**What this task involves**
From the line containing "er to be the" to the line containing "among the lower" in the records below, set down every line exactly as it stands, both ends included, and skip the pictures.

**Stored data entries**
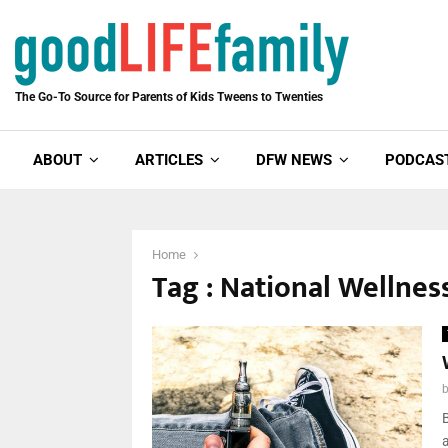
The Go-To Source for Parents of Kids Tweens to Twenties
ABOUT
ARTICLES
DFW NEWS
PODCAS
Home
Tag : National Wellne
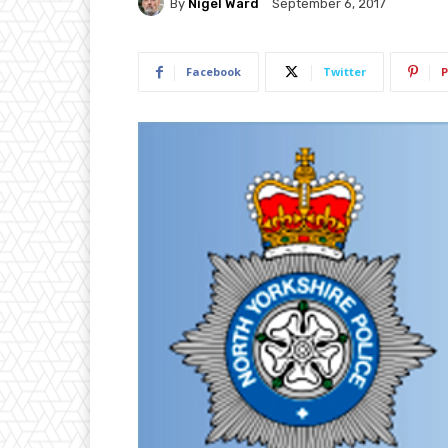
By
Nigel Ward
September 6, 2017
Facebook
Twitter
P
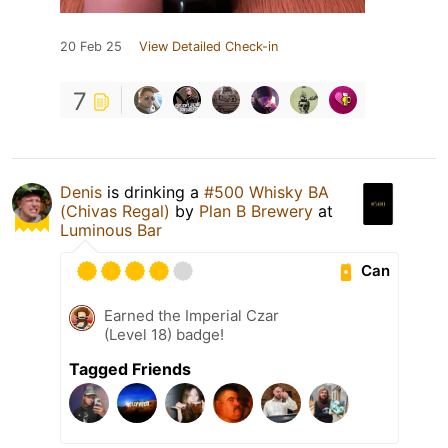
20 Feb 25
View Detailed Check-in
7
Denis
is drinking a
#500 Whisky BA
(Chivas Regal)
by
Plan B Brewery
at
Luminous Bar
Can
Earned the Imperial Czar
(Level 18) badge!
Tagged Friends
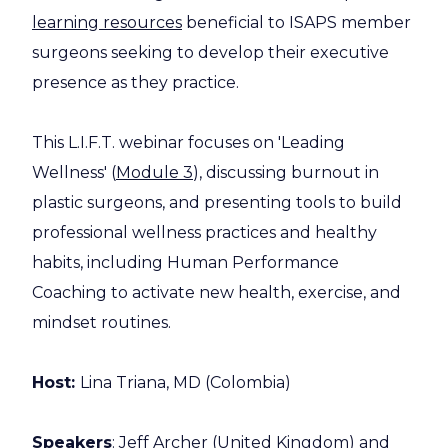
learning resources
beneficial to ISAPS member
surgeons seeking to develop their executive
presence as they practice.
This L.I.F.T. webinar focuses on 'Leading
Wellness' (
Module 3
), discussing burnout in
plastic surgeons, and presenting tools to build
professional wellness practices and healthy
habits, including Human Performance
Coaching to activate new health, exercise, and
mindset routines.
Host:
Lina Triana, MD (Colombia)
Speakers
: Jeff Archer (United Kingdom) and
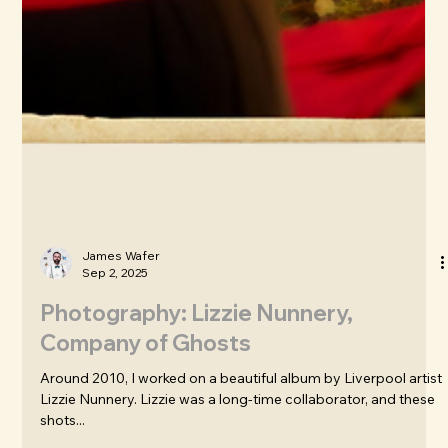
James Wafer
Sep 2, 2025
Photography: Lizzie Nunnery,
Company of Ghosts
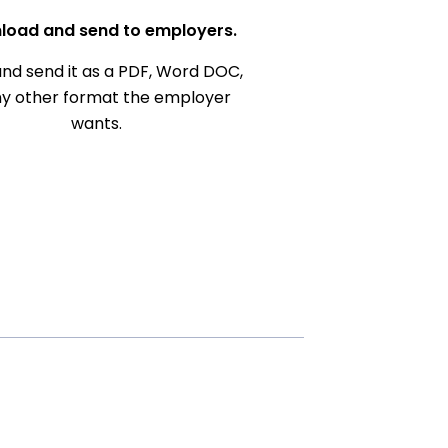
load and send to employers.
nd send it as a PDF, Word DOC,
ny other format the employer
wants.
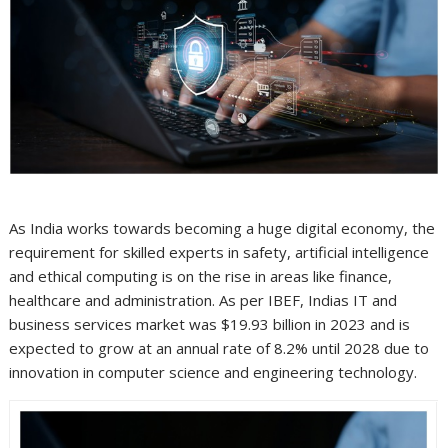
As India works towards becoming a huge digital economy, the
requirement for skilled experts in safety, artificial intelligence
and ethical computing is on the rise in areas like finance,
healthcare and administration. As per IBEF, Indias IT and
business services market was $19.93 billion in 2023 and is
expected to grow at an annual rate of 8.2% until 2028 due to
innovation in computer science and engineering technology.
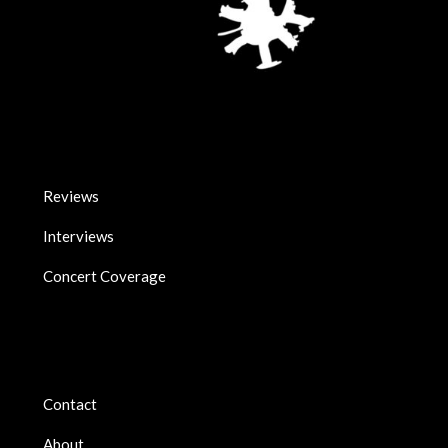
Reviews
Interviews
Concert Coverage
Contact
About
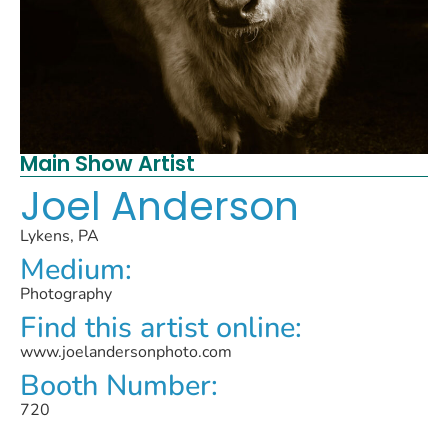
Main Show Artist
Joel Anderson
Lykens, PA
Medium:
Photography
Find this artist online:
www.joelandersonphoto.com
Booth Number:
720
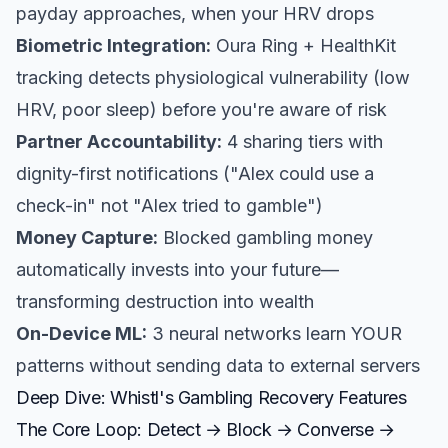
payday approaches, when your HRV drops
Biometric Integration:
Oura Ring + HealthKit
tracking detects physiological vulnerability (low
HRV, poor sleep) before you're aware of risk
Partner Accountability:
4 sharing tiers with
dignity-first notifications ("Alex could use a
check-in" not "Alex tried to gamble")
Money Capture:
Blocked gambling money
automatically invests into your future—
transforming destruction into wealth
On-Device ML:
3 neural networks learn YOUR
patterns without sending data to external servers
Deep Dive: Whistl's Gambling Recovery Features
The Core Loop: Detect → Block → Converse →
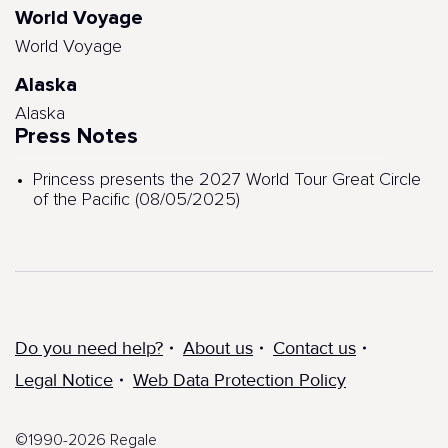
World Voyage
World Voyage
Alaska
Alaska
Press Notes
Princess presents the 2027 World Tour Great Circle
of the Pacific (08/05/2025)
Do you need help?
About us
Contact us
Legal Notice
Web Data Protection Policy
©1990-2026 Regale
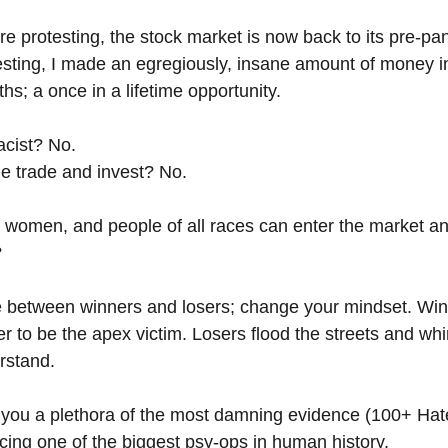
e protesting, the stock market is now back to its pre-pan
sting, I made an egregiously, insane amount of money in
hs; a once in a lifetime opportunity.
acist? No.
e trade and invest? No.
 women, and people of all races can enter the market an
?
ce between winners and losers; change your mindset. Win
er to be the apex victim. Losers flood the streets and whi
rstand.
ve you a plethora of the most damning evidence (100+ Hate
ing one of the biggest psy-ops in human history.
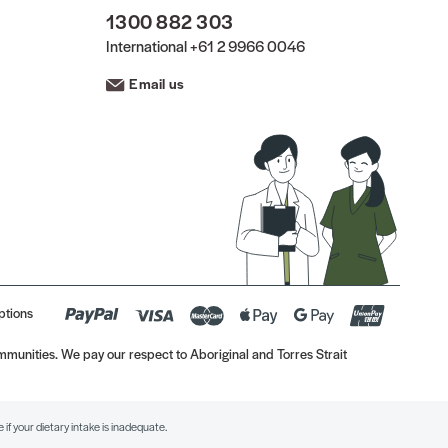
1300 882 303
International
+61 2 9966 0046
Email us
ptions
munities. We pay our respect to Aboriginal and Torres Strait
if your dietary intake is inadequate.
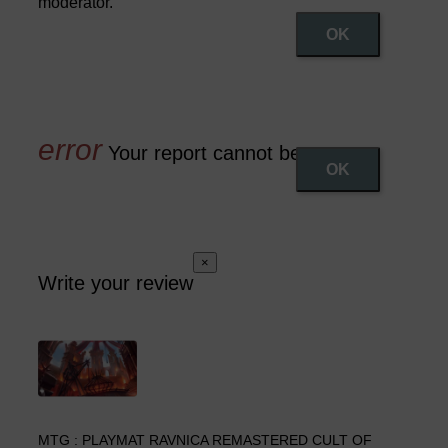
moderator.
OK
Your report cannot be sent
OK
×
Write your review
MTG : PLAYMAT RAVNICA REMASTERED CULT OF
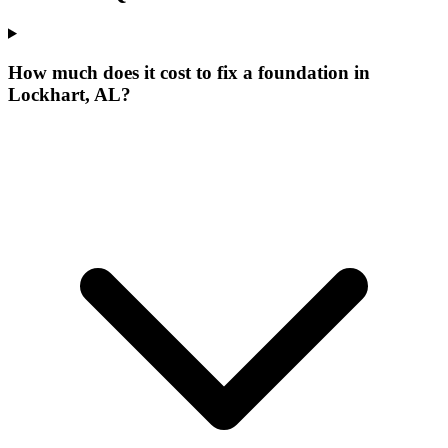
How much does it cost to fix a foundation in
Lockhart, AL?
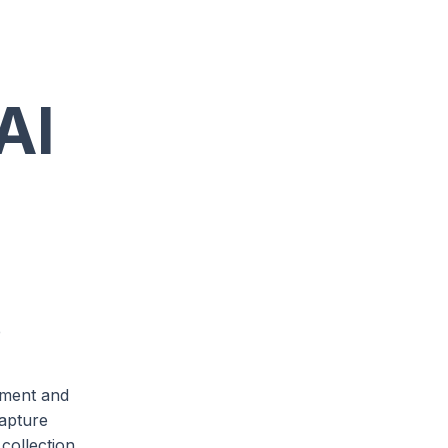
AI
e
vement and
capture
 collection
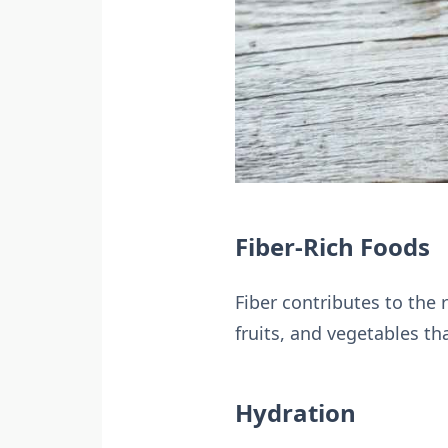
Fiber-Rich Foods
Fiber contributes to the
fruits, and vegetables that
Hydration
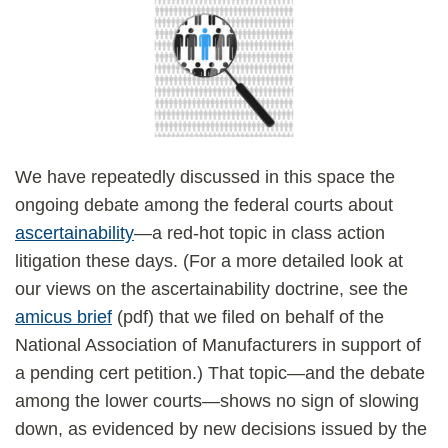
We have repeatedly discussed in this space the
ongoing debate among the federal courts about
ascertainability
—a red-hot topic in class action
litigation these days. (For a more detailed look at
our views on the ascertainability doctrine, see the
amicus brief
(pdf) that we filed on behalf of the
National Association of Manufacturers in support of
a pending cert petition.) That topic—and the debate
among the lower courts—shows no sign of slowing
down, as evidenced by new decisions issued by the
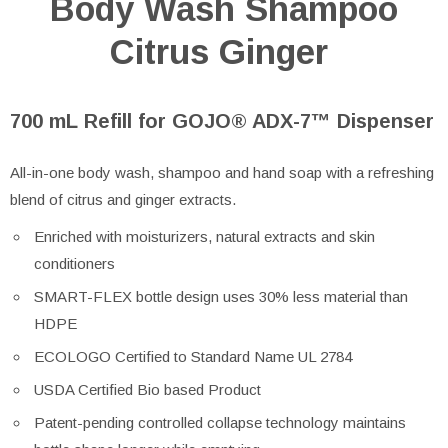
Body Wash Shampoo
Citrus Ginger
700 mL Refill for GOJO® ADX-7™ Dispenser
All-in-one body wash, shampoo and hand soap with a refreshing
blend of citrus and ginger extracts.
Enriched with moisturizers, natural extracts and skin
conditioners
SMART-FLEX bottle design uses 30% less material than
HDPE
ECOLOGO Certified to Standard Name UL 2784
USDA Certified Bio based Product
Patent-pending controlled collapse technology maintains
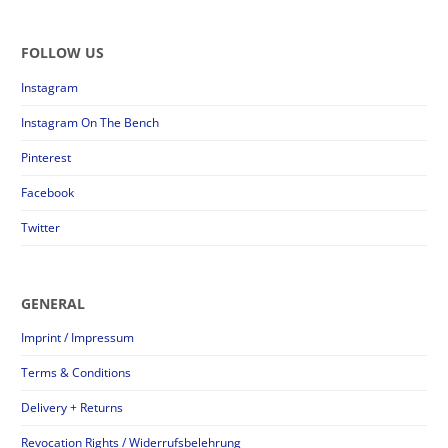
FOLLOW US
Instagram
Instagram On The Bench
Pinterest
Facebook
Twitter
GENERAL
Imprint / Impressum
Terms & Conditions
Delivery + Returns
Revocation Rights / Widerrufsbelehrung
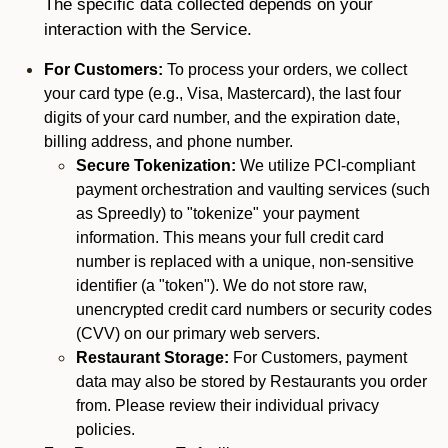
The specific data collected depends on your
interaction with the Service.
For Customers:
To process your orders, we collect
your card type (e.g., Visa, Mastercard), the last four
digits of your card number, and the expiration date,
billing address, and phone number.
Secure Tokenization:
We utilize PCI-compliant
payment orchestration and vaulting services (such
as Spreedly) to "tokenize" your payment
information. This means your full credit card
number is replaced with a unique, non-sensitive
identifier (a "token"). We do not store raw,
unencrypted credit card numbers or security codes
(CVV) on our primary web servers.
Restaurant Storage:
For Customers, payment
data may also be stored by Restaurants you order
from. Please review their individual privacy
policies.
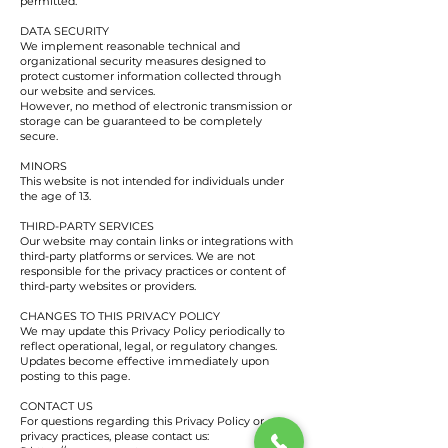
permitted.
DATA SECURITY
We implement reasonable technical and
organizational security measures designed to
protect customer information collected through
our website and services.
However, no method of electronic transmission or
storage can be guaranteed to be completely
secure.
MINORS
This website is not intended for individuals under
the age of 13.
THIRD-PARTY SERVICES
Our website may contain links or integrations with
third-party platforms or services. We are not
responsible for the privacy practices or content of
third-party websites or providers.
CHANGES TO THIS PRIVACY POLICY
We may update this Privacy Policy periodically to
reflect operational, legal, or regulatory changes.
Updates become effective immediately upon
posting to this page.
CONTACT US
For questions regarding this Privacy Policy or our
privacy practices, please contact us:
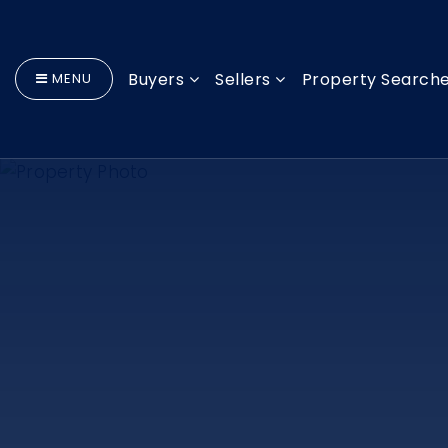
Buyers
Sellers
Property Search
MENU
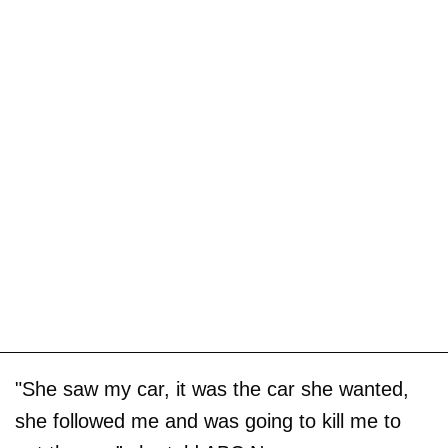
"She saw my car, it was the car she wanted,
she followed me and was going to kill me to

**Solution**
er to be the apex victim. Losers flood the streets and whi
rstand.
ve you a plethora of the most damning evidence (100+ Hate
ing one of the biggest psy-ops in human history.
1300 882 303
International
+61 2 9966 0046
Email us
ptions
munities. We pay our respect to Aboriginal and Torres Strait
if your dietary intake is inadequate.
moderator.
OK
Your report cannot be sent
OK
×
Write your review
MTG : PLAYMAT RAVNICA REMASTERED CULT OF
How much does it cost to fix a foundation in
Lockhart, AL?
AI
e
vement and
capture
 collection
Fiber-Rich Foods
Fiber contributes to the
fruits, and vegetables that
Hydration
We have repeatedly discussed in this space the
ongoing debate among the federal courts about
ascertainability
—a red-hot topic in class action
litigation these days. (For a more detailed look at
our views on the ascertainability doctrine, see the
amicus brief
(pdf) that we filed on behalf of the
National Association of Manufacturers in support of
a pending cert petition.) That topic—and the debate
among the lower courts—shows no sign of slowing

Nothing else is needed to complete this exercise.